How can subacidosis be detected when animals are put out to pasture?
Subacidosis occurs quite frequently when livestock are put out to pasture and is a difficult pathology to detect. Here are a few signs to help spot animals suffering from acidosis:
- Reduction in fat content (FC) is the first warning signal.
- Cows limp and suffer from digital dermatitis.
- They drink urine (Pica behavior) in an attempt to buffer ruminal pH.
- There is a drop in milk production and FC.
- The manure is soft, yellowish and shows signs of incomplete digestion (undigested fibers).
Acidosis can be prevented by adjusting the animal's diet. Sodium bicarbonate makes it possible to buffer ruminal pH and ensure the safety of energy-rich rations.

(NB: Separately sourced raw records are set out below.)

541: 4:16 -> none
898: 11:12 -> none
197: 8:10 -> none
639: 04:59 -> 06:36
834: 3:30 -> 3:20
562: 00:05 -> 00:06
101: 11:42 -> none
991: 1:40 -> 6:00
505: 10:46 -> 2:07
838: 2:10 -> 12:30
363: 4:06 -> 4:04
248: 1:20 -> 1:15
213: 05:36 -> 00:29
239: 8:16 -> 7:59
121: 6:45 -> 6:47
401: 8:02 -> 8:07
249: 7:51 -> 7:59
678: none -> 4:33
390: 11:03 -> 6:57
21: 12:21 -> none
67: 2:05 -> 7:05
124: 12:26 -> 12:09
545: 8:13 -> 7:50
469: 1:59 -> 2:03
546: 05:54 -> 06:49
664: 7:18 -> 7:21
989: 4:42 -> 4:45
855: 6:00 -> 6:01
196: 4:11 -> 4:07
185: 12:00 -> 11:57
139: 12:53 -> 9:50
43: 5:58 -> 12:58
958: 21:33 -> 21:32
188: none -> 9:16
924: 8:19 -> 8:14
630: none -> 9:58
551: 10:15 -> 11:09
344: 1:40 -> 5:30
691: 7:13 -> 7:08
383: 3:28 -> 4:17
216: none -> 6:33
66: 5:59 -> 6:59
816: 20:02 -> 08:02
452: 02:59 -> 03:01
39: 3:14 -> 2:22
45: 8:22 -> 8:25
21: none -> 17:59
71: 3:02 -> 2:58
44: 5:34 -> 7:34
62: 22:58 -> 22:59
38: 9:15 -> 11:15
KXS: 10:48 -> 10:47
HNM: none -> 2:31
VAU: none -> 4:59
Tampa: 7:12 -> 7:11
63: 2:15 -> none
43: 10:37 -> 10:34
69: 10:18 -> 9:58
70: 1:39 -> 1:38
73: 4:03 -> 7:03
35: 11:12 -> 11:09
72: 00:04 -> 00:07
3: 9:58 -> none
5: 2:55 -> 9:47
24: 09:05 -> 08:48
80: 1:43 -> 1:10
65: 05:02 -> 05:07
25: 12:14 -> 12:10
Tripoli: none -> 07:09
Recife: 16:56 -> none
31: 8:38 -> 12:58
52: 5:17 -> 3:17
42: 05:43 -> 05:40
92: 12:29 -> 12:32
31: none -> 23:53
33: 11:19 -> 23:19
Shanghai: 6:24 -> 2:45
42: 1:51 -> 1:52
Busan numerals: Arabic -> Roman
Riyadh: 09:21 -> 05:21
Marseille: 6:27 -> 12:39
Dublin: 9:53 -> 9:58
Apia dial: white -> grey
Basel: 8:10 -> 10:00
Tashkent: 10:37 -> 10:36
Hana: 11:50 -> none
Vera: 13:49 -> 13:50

Metabolic acidosis in pigs
|When fed an energy-rich and highly fermentable diet, pigs metabolize the feed very rapidly, and organic acids are produced in the intestine. These organic acids lead to a drop in blood pH, causing metabolic acidosis. The animal therefore reduces its feed intake, which leads to a drop in ADG. Permanently incorporating Bicar®Z into pig rations makes it possible to reduce the acidifying potential of the ration by maintaining the electrolyte balance around the ideal value of 250 mEq/kg.|
How can acidosis be detected?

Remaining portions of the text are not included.